De Cortona, Buonamico se rendit pour la seconde fois à Assise, pour orner de fresques, dans l’église souterraine de San-Francesco, la chapelle du cardinal Egidio Alvaro, qui le récompensa libéralement. Enfin, après avoir travaillé dans toute la Marche, il s’arrêta à Pérouse où il peignit à fresque, à San-Domenico, dans la chapelle des Buontempi, l’Histoire de la vie de sainte Catherine, vierge et martyre. Ensuite il représenta, dans l’église de San Domenico-Vecchio, Catherine, fille du roi Costa, convertissant certains philosophes à la religion du Christ. Buonamico se surpassa dans cette composition, que l’on peut regarder comme son chef-d’œuvre. Aussi les habitants de Pérouse exigèrent-ils qu’il peignît sur la place saint Herculan, évêque et protecteur de la ville. Dès que le prix eut été arrêté, ils lui construisirent un petit atelier formé de planches et de nattes de jonc, pour le dérober à la vue du public. Mais à peine dix jours étaient-ils écoulés, que tous les passants ne cessèrent de l’importuner en lui demandant à grands cris s’il n’allait pas bientôt terminer sa besogne. Buonamico résolut de leur jouer un tour pour les punir de l’ennui qu’ils lui causaient : son travail achevé, il le montra au peuple qui en fut très-satisfait et voulut de suite jeter à terre les échafaudages ; mais Buonamico s’y opposa en disant qu’il avait encore besoin de deux ou trois jours pour opérer quelques retouches à sec. Dès qu’il se vit seul, il remplaça le diadème d’or de l’évêque par une guirlande de goujons qu’il avait modelée en plâtre, et le jour même il paya son hôte et partit pour Florence. Deux jours après, les Pérugins, ne voyant plus leur peintre, demandèrent à son hôte ce qu’il était devenu. À la nouvelle de son départ, ils coururent découvrir saint Herculan, qu’ils trouvèrent majestueusement décoré de goujons. Furieux de cette insulte, ils se plaignent aux magistrats et envoient en toute hâte des cavaliers à la poursuite de Buonamico, qui déjà se reposait tranquillement à Florence, fort peu inquiet des malédictions dont le chargeaient les Pérugins, qui n’eurent d’autre parti à prendre que de faire enlever, par un peintre de leur ville, la couronne de goujons, et rétablir le diadème du saint.

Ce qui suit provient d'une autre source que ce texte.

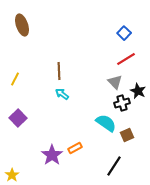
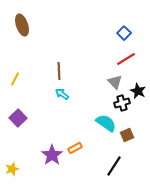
yellow star: moved 6 px up; rotated 16 degrees clockwise
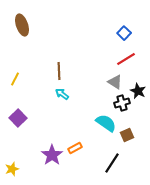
gray triangle: rotated 14 degrees counterclockwise
black line: moved 2 px left, 3 px up
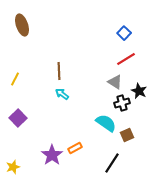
black star: moved 1 px right
yellow star: moved 1 px right, 2 px up
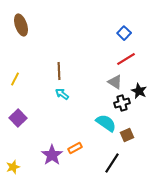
brown ellipse: moved 1 px left
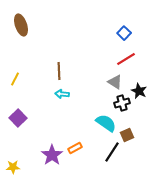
cyan arrow: rotated 32 degrees counterclockwise
black line: moved 11 px up
yellow star: rotated 16 degrees clockwise
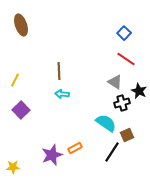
red line: rotated 66 degrees clockwise
yellow line: moved 1 px down
purple square: moved 3 px right, 8 px up
purple star: rotated 15 degrees clockwise
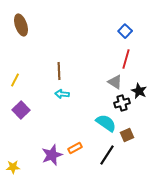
blue square: moved 1 px right, 2 px up
red line: rotated 72 degrees clockwise
black line: moved 5 px left, 3 px down
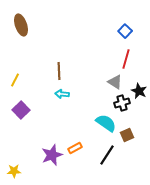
yellow star: moved 1 px right, 4 px down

De retour à Florence, Buonamico fit de nombreux ouvrages, mais je me contenterai de parler d’une Vierge, tenant dans ses bras l’enfant Jésus, qu’il peignit à fresque, à Calcinaia, pour un paysan qui ne le payait qu’en paroles. Buonamico, peu accoutumé à se contenter d’une semblable monnaie, se rendit un matin à Calcinaia, et convertit l’enfant Jésus en un petit ourson. Peu de temps après, le paysan vit ce fatal changement. Désespéré, il supplia Buonamico de faire disparaître le hideux ourson, jurant qu’il était prêt à payer son double travail. Notre artiste y consentit, et après avoir préalablement empoché l’argent, il n’eut qu’à passer une éponge sur l’ourson qu’il avait peint avec des couleurs à l’eau ; mais je serais trop longtemps si je voulais décrire tous les tableaux de Buonamico Buffalmacco, et raconter toutes les charges dont il égaya la maison de Maso del Saggio, rendez-vous de tous les bons vivants de Florence.

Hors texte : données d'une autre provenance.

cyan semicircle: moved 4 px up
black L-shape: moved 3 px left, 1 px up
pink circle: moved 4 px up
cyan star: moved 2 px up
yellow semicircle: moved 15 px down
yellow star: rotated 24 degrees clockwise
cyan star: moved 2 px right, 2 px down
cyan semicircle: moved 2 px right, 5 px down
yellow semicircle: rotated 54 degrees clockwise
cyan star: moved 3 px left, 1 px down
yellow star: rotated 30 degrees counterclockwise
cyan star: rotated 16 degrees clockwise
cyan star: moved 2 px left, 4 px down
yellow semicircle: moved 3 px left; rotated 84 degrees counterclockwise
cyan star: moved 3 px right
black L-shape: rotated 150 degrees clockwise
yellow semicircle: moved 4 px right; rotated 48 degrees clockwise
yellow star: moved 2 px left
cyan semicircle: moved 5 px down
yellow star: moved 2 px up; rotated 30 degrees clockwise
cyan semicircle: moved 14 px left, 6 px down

Devenu vieux et infirme, et plus chargé de dettes que d’argent, Buonamico fut placé, par la 6 de la Misericordia, dans l’hôpital de Santa-Maria-Nuova. Il y mourut en 1340, à l’âge de soixante-huit ans. On l’enterra dans le cimetière des pauvres. Ses ouvrages, estimés pendant sa vie, ont toujours été comptés depuis au nombre des choses remarquables de son temps.

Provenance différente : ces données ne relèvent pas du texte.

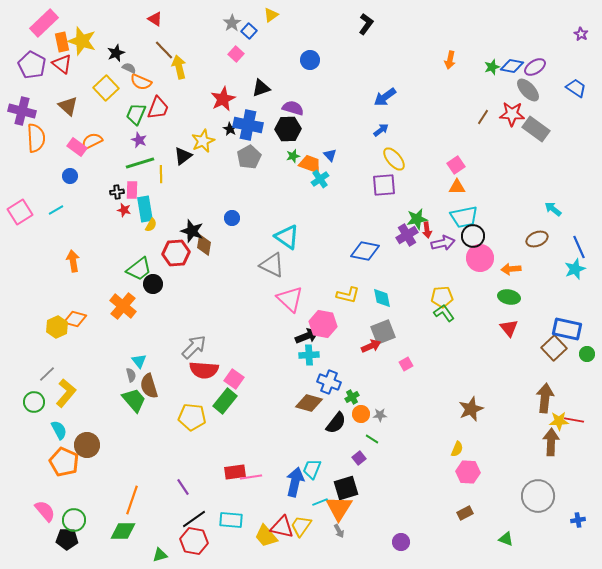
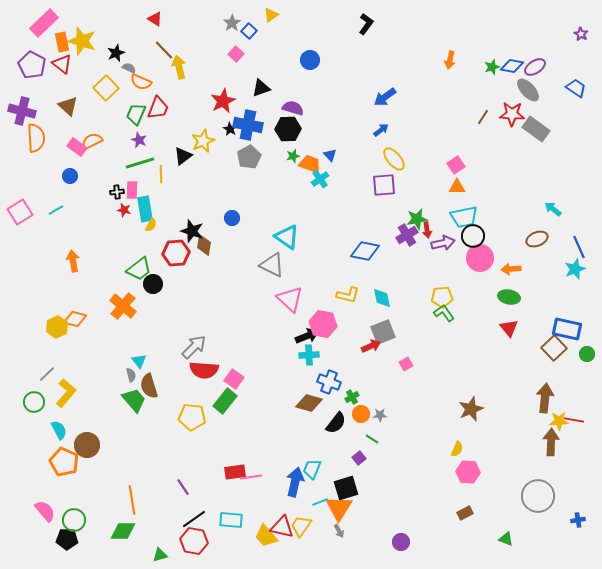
red star at (223, 99): moved 2 px down
orange line at (132, 500): rotated 28 degrees counterclockwise
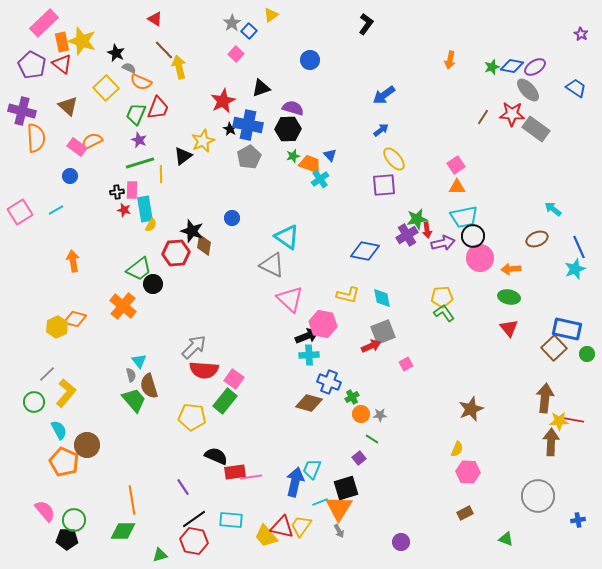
black star at (116, 53): rotated 24 degrees counterclockwise
blue arrow at (385, 97): moved 1 px left, 2 px up
black semicircle at (336, 423): moved 120 px left, 33 px down; rotated 105 degrees counterclockwise
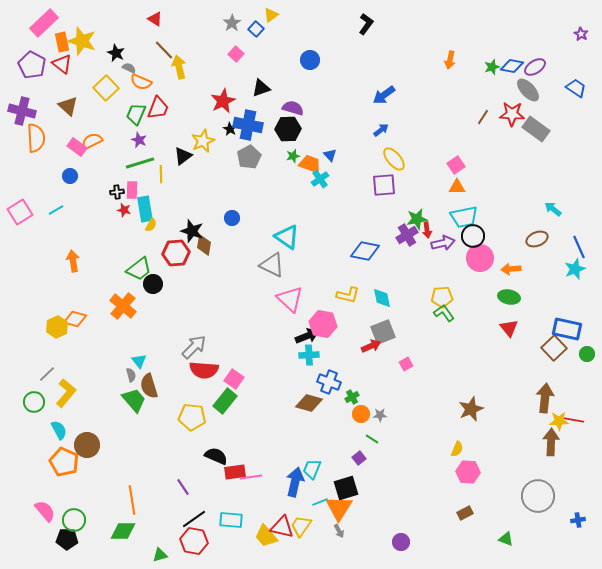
blue square at (249, 31): moved 7 px right, 2 px up
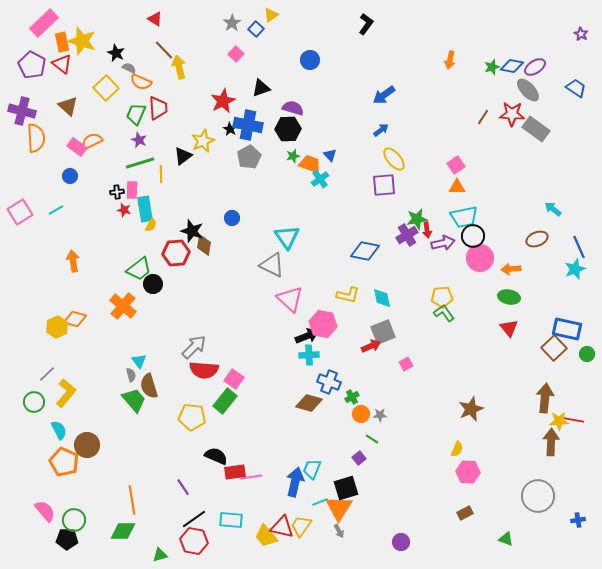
red trapezoid at (158, 108): rotated 25 degrees counterclockwise
cyan triangle at (287, 237): rotated 20 degrees clockwise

Nous n’ajouterons rien à ce que notre auteur nous raconte de Buonamico Buffalmacco. Si l’on veut compulser à son endroit les vieux chroniqueurs de Florence, on pourra rassembler sur lui un assez bon nombre d’anecdotes plus ou moins grivoises, et de reparties plus ou moins scandaleuses. Le Vasari en a assez dit pour marquer son humeur et faire comprendre une des causes de sa grande popularité dans les premiers temps de l’école toscane. Cependant on s’abuserait beaucoup, si sur la foi de quelques écrivains modernes, jaloux d’ajouter quelque chose du leur aux vieilles traditions, on admettait que le Buonamico dut seulement sa célébrité à ses saillies et à ses aventures joyeuses. Ses œuvres conservées prouvent incontestablement sa supériorité, et l’on comprend fort bien ce que rapporte à son égard le Sacchetti dans sa trente-sixième nouvelle. Plusieurs peintres sont rassemblés et confèrent sur l’art. Maître Andrea Orcagna, l’un d’eux, demande quel a été, dans l’école, le plus grand peintre sans compter le Giotto. Les uns soutiennent que c’est Cimabue, les autres que c’est Stefano, ou bien encore Bernardo Orcagna, et plusieurs préfèrent à tous le Buffalmacco. Au milieu de la discussion ouverte, intervient Taddeo Gaddi, vénérable débris d’une autre génération, qui leur dit avec l’esprit de conciliation et de regret naturel aux vieillards : « Jeunes gens, tous ces hommes ont été de bons et habiles artistes, mais l’art depuis eux a dégénéré et tous les jours dégénère. »

Buffalmacco, sous tous les rapports, a été un des maîtres les plus importans de son époque. L’influence de son talent, de ses principes et de son style est évidente ; on l’a retrouvée à Florence, longtemps encore après lui, et c’est à propos de cela que nous consignerons ici quelques considérations que nous croyons assez utiles.

On a déjà pu voir combien les recherches incertaines de Cimabue et ses vagues efforts pour opérer la rénovation de l’art avaient été consciencieusement repris par Giotto, et surtout intrépidement poussés par lui. La réussite fut immense. Jamais homme, mieux que Giotto, n’avait répondu à son rôle et rempli sa mission. Le caractère inflexible et hautain de Cimabue avait sinon ouvert la voie, au moins marqué le point de départ.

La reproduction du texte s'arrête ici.